On May 27, 1867, the Dorset VRC Battalion, along with battalions from Hampshire, Somerset, Wiltshire, and Gloucestershire participated in a Grand Review on Salisbury Plain. The Volunteers paraded through the town and were inspected on the fields, before celebrating with a great feast and dance.

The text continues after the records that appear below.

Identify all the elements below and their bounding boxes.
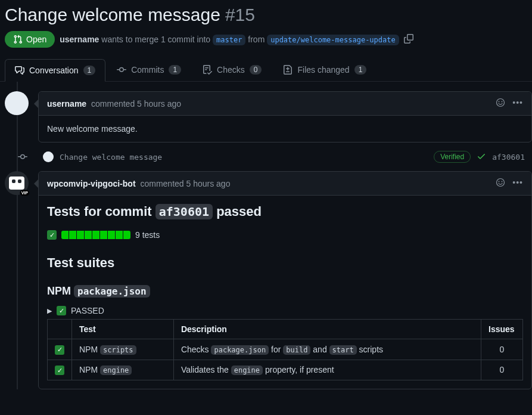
commit-avatar[interactable] <box>43 151 54 162</box>
commits-count: 1 <box>169 65 181 75</box>
copy-icon[interactable] <box>404 34 413 45</box>
test-issues: 0 <box>481 360 523 380</box>
comment: wpcomvip-vipgoci-bot commented 5 hours a… <box>38 171 532 389</box>
checklist-icon <box>203 65 212 75</box>
kebab-menu-icon[interactable]: ••• <box>512 98 523 109</box>
comment-discussion-icon <box>15 66 24 75</box>
progress-bar <box>61 231 130 239</box>
col-test: Test <box>72 320 174 339</box>
table-row: ✓NPM engineValidates the engine property… <box>48 360 523 380</box>
col-issues: Issues <box>481 320 523 339</box>
git-commit-icon <box>117 65 126 75</box>
comment-time: commented 5 hours ago <box>91 99 181 109</box>
head-branch[interactable]: update/welcome-message-update <box>267 35 399 45</box>
test-issues: 0 <box>481 339 523 360</box>
svg-point-4 <box>499 181 500 182</box>
svg-point-1 <box>499 101 500 103</box>
bot-avatar[interactable]: VIP <box>5 171 29 195</box>
verified-badge[interactable]: Verified <box>434 151 471 163</box>
checkmark-icon: ✓ <box>57 306 66 315</box>
author-link[interactable]: username <box>60 35 99 44</box>
tests-heading: Tests for commit af30601 passed <box>47 204 523 219</box>
status-label: Open <box>26 35 46 44</box>
emoji-react-icon[interactable] <box>496 178 505 189</box>
tab-commits[interactable]: Commits 1 <box>107 58 191 81</box>
test-suites-heading: Test suites <box>47 255 523 271</box>
tests-table: Test Description Issues ✓NPM scriptsChec… <box>47 319 523 380</box>
base-branch[interactable]: master <box>213 35 245 45</box>
file-diff-icon <box>283 65 293 75</box>
status-open-pill: Open <box>5 31 55 48</box>
conversation-count: 1 <box>83 66 96 75</box>
kebab-menu-icon[interactable]: ••• <box>512 178 523 189</box>
comment-author[interactable]: wpcomvip-vipgoci-bot <box>47 179 136 188</box>
suite-title: NPM package.json <box>47 285 523 298</box>
files-count: 1 <box>354 65 367 75</box>
passed-label: PASSED <box>71 306 104 315</box>
checkmark-icon: ✓ <box>55 366 64 375</box>
svg-point-0 <box>497 99 505 107</box>
caret-right-icon: ▶ <box>47 307 52 315</box>
tests-progress: ✓ 9 tests <box>47 230 523 240</box>
pr-title: Change welcome message <box>5 5 220 25</box>
check-icon <box>477 151 486 163</box>
test-name: NPM scripts <box>72 339 174 360</box>
comment-time: commented 5 hours ago <box>140 179 230 188</box>
tests-count: 9 tests <box>135 230 160 240</box>
pr-number: #15 <box>225 5 255 25</box>
svg-point-5 <box>502 181 503 182</box>
commit-event: Change welcome message Verified af30601 <box>5 143 532 171</box>
svg-point-2 <box>502 101 503 103</box>
commit-message[interactable]: Change welcome message <box>60 153 428 162</box>
emoji-react-icon[interactable] <box>496 98 505 109</box>
git-commit-icon <box>18 152 27 162</box>
col-description: Description <box>173 320 481 339</box>
checkmark-icon: ✓ <box>47 230 57 240</box>
merge-description: username wants to merge 1 commit into ma… <box>60 35 399 44</box>
table-row: ✓NPM scriptsChecks package.json for buil… <box>48 339 523 360</box>
tab-checks[interactable]: Checks 0 <box>192 58 272 81</box>
test-description: Checks package.json for build and start … <box>173 339 481 360</box>
git-pull-request-icon <box>13 35 23 44</box>
comment-body: New welcome message. <box>39 116 531 142</box>
checkmark-icon: ✓ <box>55 345 64 355</box>
test-name: NPM engine <box>72 360 174 380</box>
svg-point-3 <box>497 179 505 187</box>
commit-sha[interactable]: af30601 <box>492 153 525 162</box>
tab-files[interactable]: Files changed 1 <box>273 58 377 81</box>
pr-tabs: Conversation 1 Commits 1 Checks 0 Files … <box>0 58 532 82</box>
comment-author[interactable]: username <box>47 99 86 109</box>
test-description: Validates the engine property, if presen… <box>173 360 481 380</box>
suite-toggle[interactable]: ▶ ✓ PASSED <box>47 306 523 315</box>
avatar[interactable] <box>5 91 29 115</box>
tab-conversation[interactable]: Conversation 1 <box>5 59 105 82</box>
checks-count: 0 <box>250 65 262 75</box>
comment: username commented 5 hours ago ••• New w… <box>38 91 532 143</box>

The Dorset VRC, along with other VRC Battalions, participated annually in the NRA competitions at Wimbledon, shooting for the Queen's Prize. In June 1867, the Dorset VRC held a shooting match to determine which volunteers would represent the battalion at Wimbledon. 25 volunteers were eventually chosen, and drawn from the 12th, 5th, 2nd, 9th, 7th, 8th, 1st, 3rd, 6th, and 11th companies. The top five shooters at the match were:
- 1st: Lt. Johns (8th Blandford) - 64 points
- 2nd: Pte. Hibbs (6th Wimborne) - 60 points
- 3rd: Pte. Groves (8th Blandford) - 60 points
- 4th: Pte. H. Harris (12th Stalbridge) - 58 points
- 5th: Pte. Elmes (8th Blandford) - 57 points

In September 1867, Weymouth was chosen as the drill and parade grounds for the Dorset Rifle Battalion, and the village was festooned for the arrival of the volunteers. All twelve companies, 750 men in total, arrived at Weymouth Station and were formed up into ranks, marching down King Street towards the town centre. The Dorset Battalion was treated to a luncheon before marching to Lodmoor for parade exercises and a review. The volunteers participated in a "sham-battle" against a force from the Regular Army, conduction battle formations and maneuvers. The day was ended with another feast and band demonstration.

==Amalgamation==
In 1872, the rifle volunteers were placed under the direct command of the Secretary of State for War, and were integrated with the local regular army units. With the passing of the 1881 Childers Reforms, the volunteer corps were absorbed by their county regiment as volunteer battalions, and thus the Dorset Volunteer Rifle Battalion became the 3rd Volunteer Battalion, Dorset Regiment.

Lord Chelmsford served as an officer in the 1st (Volunteer) Battalion, Dorsetshire Regiment in the early 1900s.